The second group, less militant, includes Peter Harell (senior director at the National Security Council) and Elizabeth Rosenberg (adviser to the deputy head of the U.S. Treasury). They admit the ineffectiveness of tough sanctions against the Russian government debt. Thus, Rosenberg warns of the financial losses that may be incurred by hedge funds America, which have some OFZ of the Treasury Department. Non-residents are responsible for about 22% of Russia’s domestic debt, which in money terms is about 3 trillion rubles. Even with an immediate withdrawal from the national debt, the Russian government will be able to close the hole by restricting issuance.
“In case more stringent options on sanctions are implemented than we previously assumed (believing it to be unrealistic in the current environment), the ruble exchange rate could sag quite a bit more.
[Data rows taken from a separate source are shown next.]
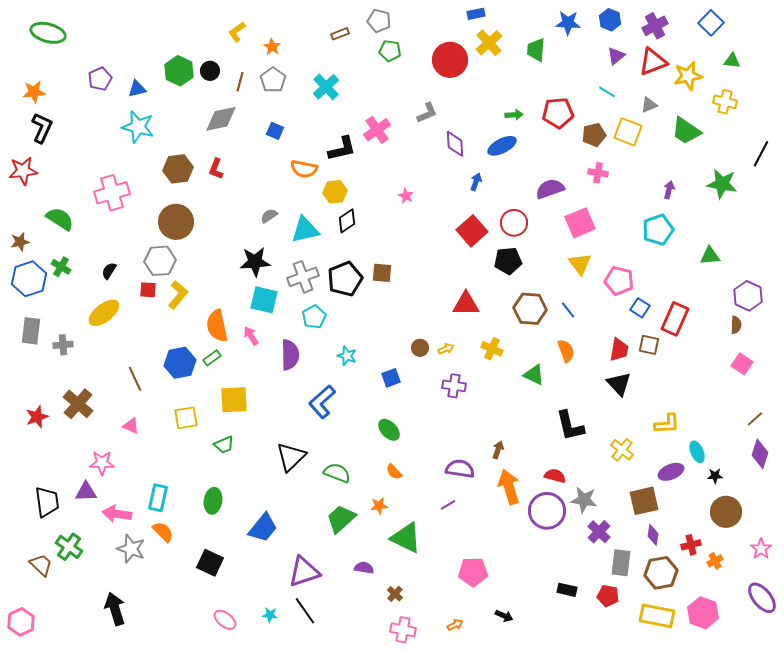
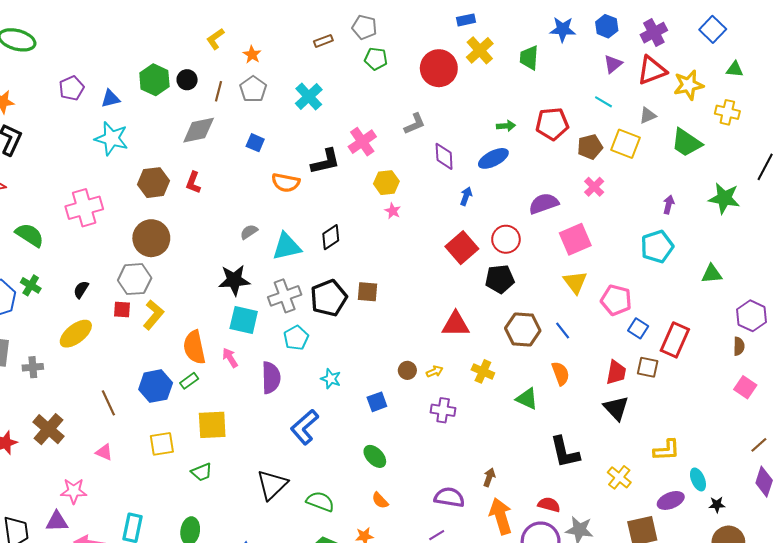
pink cross: (598, 173) -> (594, 187), turned 36
yellow hexagon: (335, 192) -> (386, 183), moved

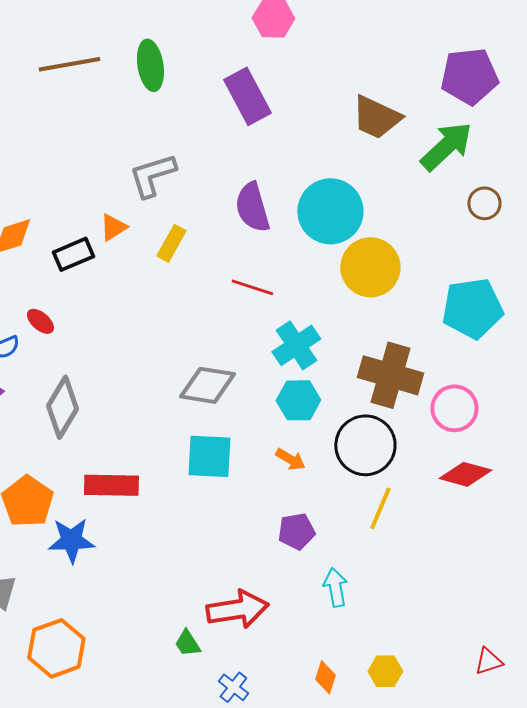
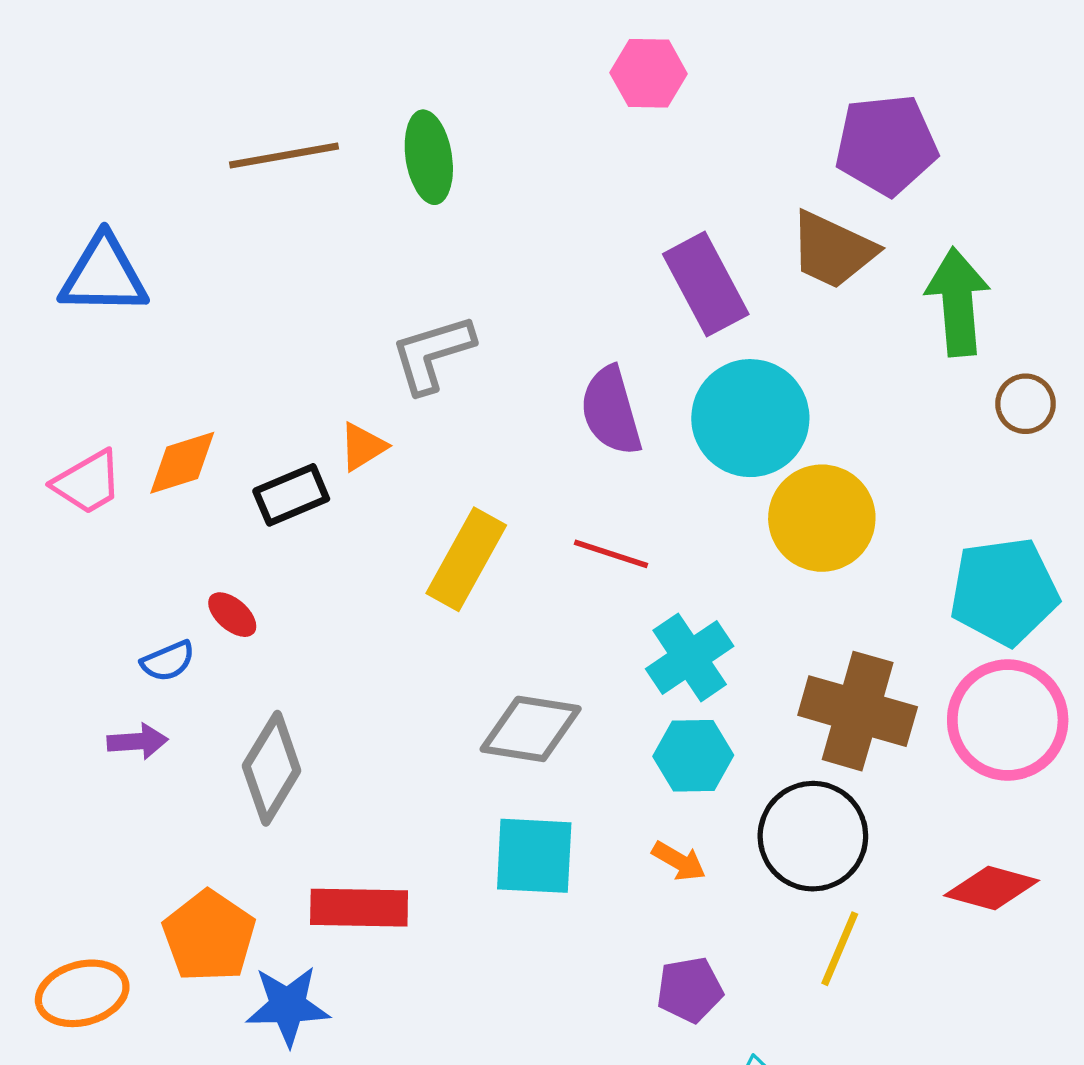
purple pentagon: (469, 76) -> (886, 145), moved
purple rectangle: (247, 96) -> (706, 284), moved
green arrow: (446, 146) -> (958, 302), turned -52
yellow rectangle: (171, 243) -> (466, 559), moved, size x1.5
pink circle: (454, 408) -> (1008, 720), moved, size x1.4

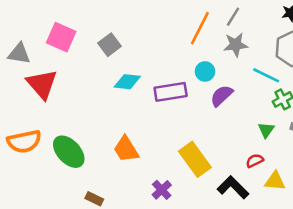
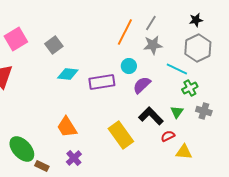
pink square: (61, 37) -> (16, 39), turned 35
green ellipse: (69, 152) -> (22, 149), moved
black L-shape: (233, 187) -> (151, 116), moved
purple cross: (162, 190) -> (74, 158), moved

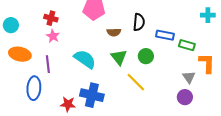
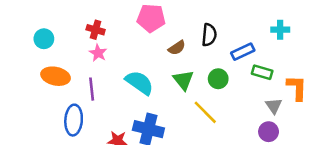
cyan cross: (208, 15) -> (280, 30), moved
brown semicircle: (114, 32) -> (177, 48), turned -32
blue rectangle: (165, 35) -> (243, 52), turned -36
green rectangle: (187, 45) -> (262, 72), moved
Approximately by 10% at least,” says Professor of the Higher School of Economics Yevgeny Kogan.
Harell considers it expedient to impose personal sanctions against statesmen and not to stop the cooperation with Russia in some spheres. In his view, harsh restrictions would force the system liberals to abstract away from the political and economic developments in the country.
It is difficult to determine the best course of action for Russia if we rely only on the views of supporters of soft and hard restrictions. On the one hand, with strict sanctions the influence of liberals will be limited, on the other hand, attracting American capital through bonds could be a profitable move for the state. Now we just have to wait and see how things develop in the future.